Hmmm you seem to be right sir. The lawn care nut video I looked up had the same formula using the suggested coverage on the bag. I looked at the Bermuda Bible post which had a video on how to calculate nitrogen and came up with 9.1 lbs of fertilizer. Interestingly enough when I applied the algebra to the same percentage of fertilizer in the picture I posted which says covers 12000, I ended up with 9.1 lbs of fertilizer required. That's how they get you! Good looking out for us nubs!
I only have a couple more questions on this topic lol
(for now):

Does it matter if the type of nitrogen is slow release or fast release in regards to the amount you put down and how often you put it down? I believe the Bible says apply nitrogen every month during the summer growing season.

Since I only out about 5 lbs on my lawn shall I go ahead and throw another 4 down?
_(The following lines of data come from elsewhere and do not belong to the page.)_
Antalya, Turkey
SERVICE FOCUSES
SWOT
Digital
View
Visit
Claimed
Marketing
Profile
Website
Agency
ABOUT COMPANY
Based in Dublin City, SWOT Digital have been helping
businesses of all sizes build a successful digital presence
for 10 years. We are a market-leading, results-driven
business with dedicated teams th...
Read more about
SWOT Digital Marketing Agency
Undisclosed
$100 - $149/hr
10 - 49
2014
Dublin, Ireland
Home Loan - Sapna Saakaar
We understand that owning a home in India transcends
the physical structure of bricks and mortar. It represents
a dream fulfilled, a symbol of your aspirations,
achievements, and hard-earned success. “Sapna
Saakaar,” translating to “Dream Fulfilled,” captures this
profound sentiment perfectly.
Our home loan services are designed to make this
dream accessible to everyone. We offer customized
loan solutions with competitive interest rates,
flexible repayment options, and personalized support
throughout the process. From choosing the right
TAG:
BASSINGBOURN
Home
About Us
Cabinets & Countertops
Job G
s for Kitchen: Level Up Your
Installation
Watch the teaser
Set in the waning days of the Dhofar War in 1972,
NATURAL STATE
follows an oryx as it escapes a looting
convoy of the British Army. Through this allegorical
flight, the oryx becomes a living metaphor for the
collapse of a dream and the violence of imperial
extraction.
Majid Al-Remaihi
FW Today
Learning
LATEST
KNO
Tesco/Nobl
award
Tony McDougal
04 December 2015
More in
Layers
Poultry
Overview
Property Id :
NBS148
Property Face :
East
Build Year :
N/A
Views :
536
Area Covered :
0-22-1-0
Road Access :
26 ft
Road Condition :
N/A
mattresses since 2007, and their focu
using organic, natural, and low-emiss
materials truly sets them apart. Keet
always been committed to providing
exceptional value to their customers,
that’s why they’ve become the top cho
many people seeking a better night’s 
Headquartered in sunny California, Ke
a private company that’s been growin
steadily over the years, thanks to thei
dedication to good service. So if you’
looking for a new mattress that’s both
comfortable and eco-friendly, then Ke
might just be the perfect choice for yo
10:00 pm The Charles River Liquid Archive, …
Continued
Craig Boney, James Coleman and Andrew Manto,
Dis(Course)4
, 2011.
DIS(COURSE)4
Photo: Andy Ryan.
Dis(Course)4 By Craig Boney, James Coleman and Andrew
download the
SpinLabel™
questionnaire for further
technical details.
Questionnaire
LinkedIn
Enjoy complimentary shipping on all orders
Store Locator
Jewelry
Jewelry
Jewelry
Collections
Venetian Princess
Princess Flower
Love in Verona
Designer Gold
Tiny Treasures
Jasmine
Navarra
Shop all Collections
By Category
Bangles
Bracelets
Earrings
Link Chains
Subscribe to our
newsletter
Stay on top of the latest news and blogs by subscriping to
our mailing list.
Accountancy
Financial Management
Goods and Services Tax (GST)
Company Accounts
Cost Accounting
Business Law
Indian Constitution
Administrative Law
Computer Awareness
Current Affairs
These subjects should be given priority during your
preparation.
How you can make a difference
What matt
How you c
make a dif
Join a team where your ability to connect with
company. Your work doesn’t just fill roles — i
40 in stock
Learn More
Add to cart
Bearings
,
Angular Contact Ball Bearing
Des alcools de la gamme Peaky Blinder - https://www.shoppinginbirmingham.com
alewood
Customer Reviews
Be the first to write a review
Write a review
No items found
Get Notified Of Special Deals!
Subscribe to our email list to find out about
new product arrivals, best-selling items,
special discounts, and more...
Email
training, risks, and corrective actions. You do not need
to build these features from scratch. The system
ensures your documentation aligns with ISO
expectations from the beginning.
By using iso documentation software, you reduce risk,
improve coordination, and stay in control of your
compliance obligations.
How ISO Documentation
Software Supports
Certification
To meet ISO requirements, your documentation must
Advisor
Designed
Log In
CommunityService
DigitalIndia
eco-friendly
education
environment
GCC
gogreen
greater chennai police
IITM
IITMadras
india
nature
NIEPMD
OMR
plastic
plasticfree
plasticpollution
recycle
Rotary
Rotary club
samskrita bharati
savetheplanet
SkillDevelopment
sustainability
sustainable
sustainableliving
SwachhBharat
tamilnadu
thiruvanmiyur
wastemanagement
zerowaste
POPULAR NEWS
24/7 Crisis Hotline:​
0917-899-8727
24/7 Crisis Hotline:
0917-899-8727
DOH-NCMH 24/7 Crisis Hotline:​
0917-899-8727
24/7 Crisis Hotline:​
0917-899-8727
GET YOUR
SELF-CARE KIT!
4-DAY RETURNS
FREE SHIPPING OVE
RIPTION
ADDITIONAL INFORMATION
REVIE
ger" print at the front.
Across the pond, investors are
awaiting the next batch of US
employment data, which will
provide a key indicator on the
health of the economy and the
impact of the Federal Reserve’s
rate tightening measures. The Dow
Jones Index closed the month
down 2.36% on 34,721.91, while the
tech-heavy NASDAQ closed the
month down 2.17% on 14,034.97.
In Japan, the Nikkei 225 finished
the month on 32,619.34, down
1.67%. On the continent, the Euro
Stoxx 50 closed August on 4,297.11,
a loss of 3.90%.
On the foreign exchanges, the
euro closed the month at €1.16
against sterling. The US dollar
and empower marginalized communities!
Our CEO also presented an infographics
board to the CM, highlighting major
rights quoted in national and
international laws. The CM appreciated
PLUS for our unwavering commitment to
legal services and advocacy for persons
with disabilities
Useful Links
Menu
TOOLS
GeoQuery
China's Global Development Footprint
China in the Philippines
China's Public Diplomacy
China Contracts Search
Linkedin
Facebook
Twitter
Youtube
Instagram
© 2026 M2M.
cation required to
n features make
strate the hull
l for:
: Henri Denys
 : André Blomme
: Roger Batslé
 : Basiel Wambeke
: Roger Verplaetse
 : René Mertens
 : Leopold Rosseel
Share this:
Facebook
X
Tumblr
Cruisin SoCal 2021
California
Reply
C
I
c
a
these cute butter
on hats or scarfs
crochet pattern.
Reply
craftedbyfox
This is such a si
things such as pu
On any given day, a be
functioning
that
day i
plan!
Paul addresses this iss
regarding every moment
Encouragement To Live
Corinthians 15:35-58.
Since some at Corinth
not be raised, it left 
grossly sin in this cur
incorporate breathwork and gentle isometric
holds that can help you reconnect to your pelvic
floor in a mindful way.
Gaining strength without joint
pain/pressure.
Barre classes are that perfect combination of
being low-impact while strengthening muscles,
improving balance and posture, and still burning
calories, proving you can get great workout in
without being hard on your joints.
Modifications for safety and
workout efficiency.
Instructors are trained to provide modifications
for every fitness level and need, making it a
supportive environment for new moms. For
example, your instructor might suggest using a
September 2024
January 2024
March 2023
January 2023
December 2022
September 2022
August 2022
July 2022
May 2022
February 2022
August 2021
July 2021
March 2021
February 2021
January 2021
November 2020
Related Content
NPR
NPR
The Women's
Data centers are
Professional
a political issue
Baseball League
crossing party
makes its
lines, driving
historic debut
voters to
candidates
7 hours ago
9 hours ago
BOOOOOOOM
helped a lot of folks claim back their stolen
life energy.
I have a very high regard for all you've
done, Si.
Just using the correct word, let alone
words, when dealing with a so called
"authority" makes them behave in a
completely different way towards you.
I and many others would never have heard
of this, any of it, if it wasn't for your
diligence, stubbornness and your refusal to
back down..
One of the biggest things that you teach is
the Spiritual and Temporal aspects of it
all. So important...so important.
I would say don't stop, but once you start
I really appreciate all the help. Good stuff :thumbup:


----------



## Tellycoleman (May 10, 2017)

Ahhh Slow or fast release is like asking people what's better apples or oranges. 
Your preference but you can get fertilizer that is 50/50. Half fast half slow. That's what I use. 
If it's 4 days before 4th of July and you want your lawn to be awesome use fast release. But your gonna be mowing a lot. 
There are so many ways that people apply fertilizer. It's up to you. ( I know I'm not giving you a direct answer)
But try to stay at around 1 pound of Nitrogen per month. Give or take a bit. 
So with fast release a lot of the nitrogen can be lost to volitzation (burn off) or run off etc. before it gets absorbed by the plant. So some people apply half a pound of N every 2 weeks. Some people just Throw er Down and put down the entire pound. Depends on time and effort and weather. Both ways are fine. 
With 50/ 50 fertilizers just put it all down.


----------



## Thesteelstring (May 23, 2018)

Thanks for the help. Now if I can just get it to grow where the tree stumps were ground lol
I need to stop these weeds too


----------